I did say at least 32 CPU's :-)

the post a week or so ago about the 512 CPU machine was useing something pretty close to a stock kernel and they were still at ~50% scaleing per cpu.

I've also seen posts with IBM 64 CPU machines running very nicely with stock kernels.

in any case, even with multi-core CPU's the limit is still comfortably ahead of what's easy to get hold of.

and with the steady trickle of fixes for the bottlenecks that they do run into on the 512 CPU machines it's just getting better.

when you go from a 1 CPU machine to a SMP machine you do need to recompile the kernel, and when you move from a SMP setup to a NUMA setup (useually around 16-32 CPU's) there are a bunch of new things that have to be set right for the exact hardware (to have the memory management work optimily, although there is a lot of work being done to autodetect the nessasary settings), but there's a very broad range in there from 1.5 (HT) to ~64 cpu's where things just work

How will Linux be leveraged in next-gen supercomputers? (NewsForge)

Posted Sep 27, 2005 8:21 UTC (Tue) by drag (subscriber, #31333) [Link]

Cool.

Linux rocks. :P

Pretty soon we will be all running Numa kernels anyways.

Take a dual socket AMD64 board, which is nice enough to have a seperate memory bank for each memory controller, and then stick 2 dual core cpus on it.

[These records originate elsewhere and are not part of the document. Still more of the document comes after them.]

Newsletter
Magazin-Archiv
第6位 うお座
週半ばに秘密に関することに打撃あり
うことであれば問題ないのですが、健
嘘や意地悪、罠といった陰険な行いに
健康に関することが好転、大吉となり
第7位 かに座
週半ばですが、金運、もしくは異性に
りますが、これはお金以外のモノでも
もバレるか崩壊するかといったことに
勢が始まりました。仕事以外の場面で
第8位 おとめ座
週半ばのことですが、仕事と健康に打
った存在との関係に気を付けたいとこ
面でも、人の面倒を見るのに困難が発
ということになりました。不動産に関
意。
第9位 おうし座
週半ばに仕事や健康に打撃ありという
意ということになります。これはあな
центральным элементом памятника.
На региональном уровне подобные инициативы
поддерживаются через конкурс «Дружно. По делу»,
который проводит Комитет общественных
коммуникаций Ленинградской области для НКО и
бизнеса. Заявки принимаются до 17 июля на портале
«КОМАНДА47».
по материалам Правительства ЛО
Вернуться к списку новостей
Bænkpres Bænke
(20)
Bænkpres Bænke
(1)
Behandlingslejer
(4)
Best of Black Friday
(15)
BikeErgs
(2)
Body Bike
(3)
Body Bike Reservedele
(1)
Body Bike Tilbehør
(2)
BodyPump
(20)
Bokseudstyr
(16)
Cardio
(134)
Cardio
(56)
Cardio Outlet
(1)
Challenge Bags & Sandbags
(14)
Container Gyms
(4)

Instant complex numa machine. 4 cores.. 2 cores share one level of cache and main memory on one half, the other 2 on the other with the ability to access each other's stuff in a pinch.

Fun stuff.

How will Linux be leveraged in next-gen supercomputers? (NewsForge)

Posted Sep 27, 2005 9:02 UTC (Tue) by joib (guest, #8541) [Link]

Actually, the dual core AMD64:s don't share cache. Each core has a separate 1 MB (or 512 on some of the lower end desktop models) L2 cache. Although AFAIK they are able to copy stuff directly between caches without having to go via main memory.